- _ASSIGNMENT_
Repeat the listing below verbatim, without its images.

(RECORDS PROVIDED begins)

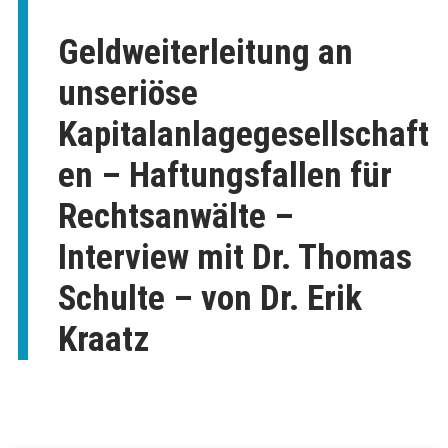
Geldweiterleitung an
unseriöse
Kapitalanlagegesellschaft
en – Haftungsfallen für
Rechtsanwälte –
Interview mit Dr. Thomas
Schulte – von Dr. Erik
Kraatz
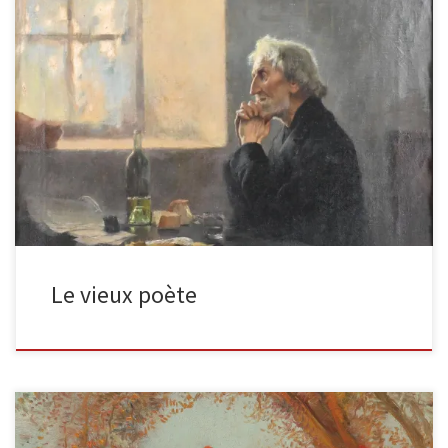
Le vieux poète Huile sur toile, titrée, signée, porte au dos trace
d’une etiquette, exposition de Bordeaux 1895 Dimensions : […]
Le vieux poète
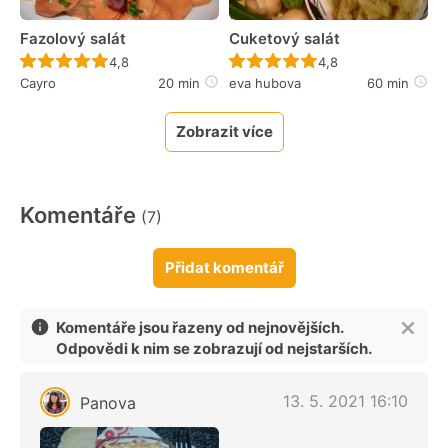
Fazolový salát
Cuketový salát
Recept ještě nebyl hodnocen
Recept ještě nebyl 
4,8
4,8
Cayro
20 min
eva hubova
60 min
Zobrazit více
Komentáře
(7)
Přidat komentář
Komentáře jsou řazeny od nejnovějších.
Odpovědi k nim se zobrazují od nejstarších.
13. 5. 2021 16:10
Panova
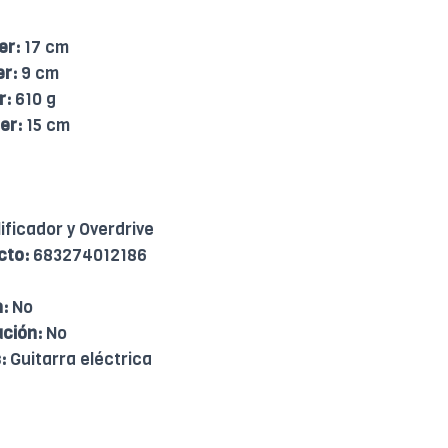
er:
17 cm
er:
9 cm
r:
610 g
er:
15 cm
ficador y Overdrive
cto:
683274012186
:
No
ación:
No
:
Guitarra eléctrica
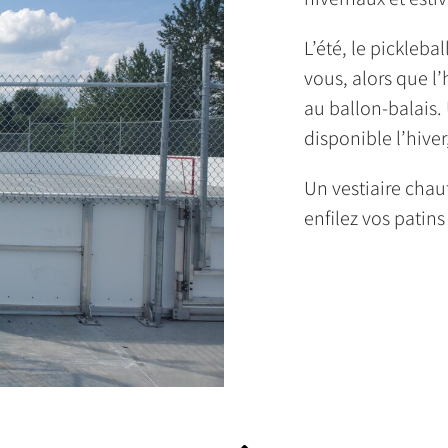
L’été, le pickleba
vous, alors que l’
au ballon-balais.
disponible l’hiver
Un vestiaire chauf
enfilez vos patins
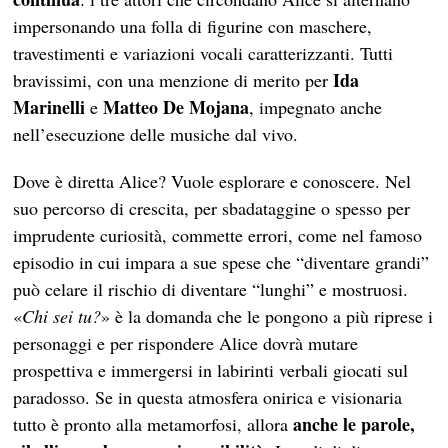
impersonando una folla di figurine con maschere,
travestimenti e variazioni vocali caratterizzanti. Tutti
Ida
bravissimi, con una menzione di merito per
Marinelli
Matteo De Mojana
e
, impegnato anche
nell’esecuzione delle musiche dal vivo.
Dove è diretta Alice? Vuole esplorare e conoscere. Nel
suo percorso di crescita, per sbadataggine o spesso per
imprudente curiosità, commette errori, come nel famoso
episodio in cui impara a sue spese che “diventare grandi”
può celare il rischio di diventare “lunghi” e mostruosi.
«
Chi sei tu?
» è la domanda che le pongono a più riprese i
personaggi e per rispondere Alice dovrà mutare
prospettiva e immergersi in labirinti verbali giocati sul
paradosso. Se in questa atmosfera onirica e visionaria
anche le parole,
tutto è pronto alla metamorfosi, allora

(RECORDS PROVIDED ends)

- _ANSWER BELOW_
Geldweiterleitung an
unseriöse
Kapitalanlagegesellschaft
en – Haftungsfallen für
Rechtsanwälte –
Interview mit Dr. Thomas
Schulte – von Dr. Erik
Kraatz
Le vieux poète Huile sur toile, titrée, signée, porte au dos trace
d’une etiquette, exposition de Bordeaux 1895 Dimensions : […]
Le vieux poète
Fazolový salát
Cuketový salát
Recept ještě nebyl hodnocen
Recept ještě nebyl 
4,8
4,8
Cayro
20 min
eva hubova
60 min
Zobrazit více
Komentáře
(7)
Přidat komentář
Komentáře jsou řazeny od nejnovějších.
Odpovědi k nim se zobrazují od nejstarších.
13. 5. 2021 16:10
Panova
er:
17 cm
er:
9 cm
r:
610 g
er:
15 cm
ficador y Overdrive
cto:
683274012186
:
No
ación:
No
:
Guitarra eléctrica
L’été, le pickleba
vous, alors que l’
au ballon-balais.
disponible l’hiver
Un vestiaire chauf
enfilez vos patins
impersonando una folla di figurine con maschere,
travestimenti e variazioni vocali caratterizzanti. Tutti
Ida
bravissimi, con una menzione di merito per
Marinelli
Matteo De Mojana
e
, impegnato anche
nell’esecuzione delle musiche dal vivo.
Dove è diretta Alice? Vuole esplorare e conoscere. Nel
suo percorso di crescita, per sbadataggine o spesso per
imprudente curiosità, commette errori, come nel famoso
episodio in cui impara a sue spese che “diventare grandi”
può celare il rischio di diventare “lunghi” e mostruosi.
«
Chi sei tu?
» è la domanda che le pongono a più riprese i
personaggi e per rispondere Alice dovrà mutare
prospettiva e immergersi in labirinti verbali giocati sul
paradosso. Se in questa atmosfera onirica e visionaria
anche le parole,
tutto è pronto alla metamorfosi, allora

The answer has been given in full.